> [DIRECTIONS]:
Could you repeat the data word for word while skipping the pictures?

> [RECORDS FOR THIS TASK]:
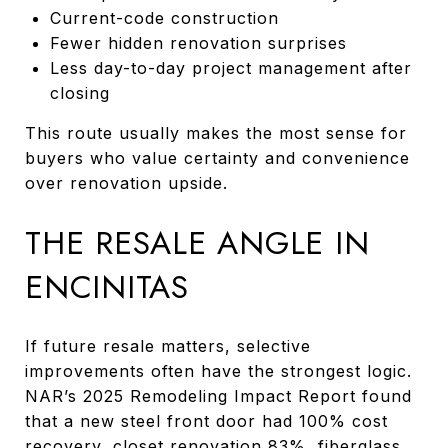
Current-code construction
Fewer hidden renovation surprises
Less day-to-day project management after
closing
This route usually makes the most sense for
buyers who value certainty and convenience
over renovation upside.
THE RESALE ANGLE IN
ENCINITAS
If future resale matters, selective
improvements often have the strongest logic.
NAR’s 2025 Remodeling Impact Report found
that a new steel front door had 100% cost
recovery, closet renovation 83%, fiberglass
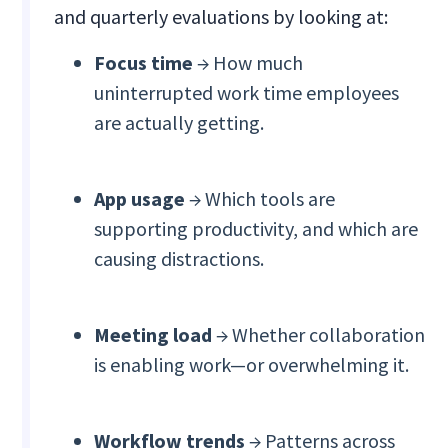
and quarterly evaluations by looking at:
Focus time
→ How much
uninterrupted work time employees
are actually getting.
App usage
→ Which tools are
supporting productivity, and which are
causing distractions.
Meeting load
→ Whether collaboration
is enabling work—or overwhelming it.
Workflow trends
→ Patterns across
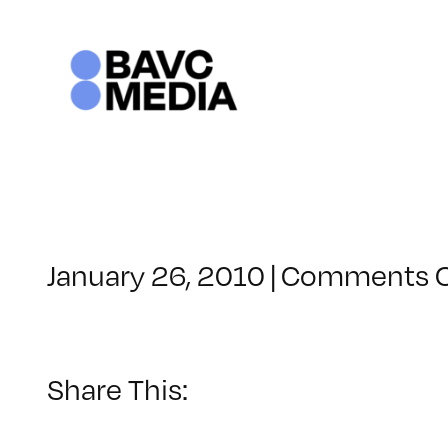
Skip
to
content
January 26, 2010
|
Comments O
Share This:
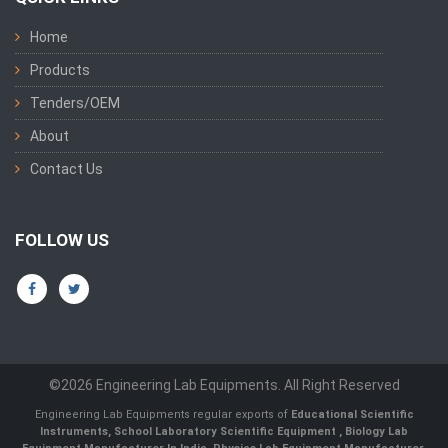
Home
Products
Tenders/OEM
About
Contact Us
FOLLOW US
©2026 Engineering Lab Equipments. All Right Reserved
Engineering Lab Equipments regular exports of
Educational Scientific
Instruments
,
School Laboratory Scientific Equipment
,
Biology Lab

> [REPLY]:
Current-code construction
Fewer hidden renovation surprises
Less day-to-day project management after
closing
This route usually makes the most sense for
buyers who value certainty and convenience
over renovation upside.
THE RESALE ANGLE IN
ENCINITAS
If future resale matters, selective
improvements often have the strongest logic.
NAR’s 2025 Remodeling Impact Report found
that a new steel front door had 100% cost
recovery, closet renovation 83%, fiberglass
and quarterly evaluations by looking at:
Focus time
→ How much
uninterrupted work time employees
are actually getting.
App usage
→ Which tools are
supporting productivity, and which are
causing distractions.
Meeting load
→ Whether collaboration
is enabling work—or overwhelming it.
Workflow trends
→ Patterns across
Skip
to
content
January 26, 2010
|
Comments O
Share This:
Home
Products
Tenders/OEM
About
Contact Us
FOLLOW US
©2026 Engineering Lab Equipments. All Right Reserved
Engineering Lab Equipments regular exports of
Educational Scientific
Instruments
,
School Laboratory Scientific Equipment
,
Biology Lab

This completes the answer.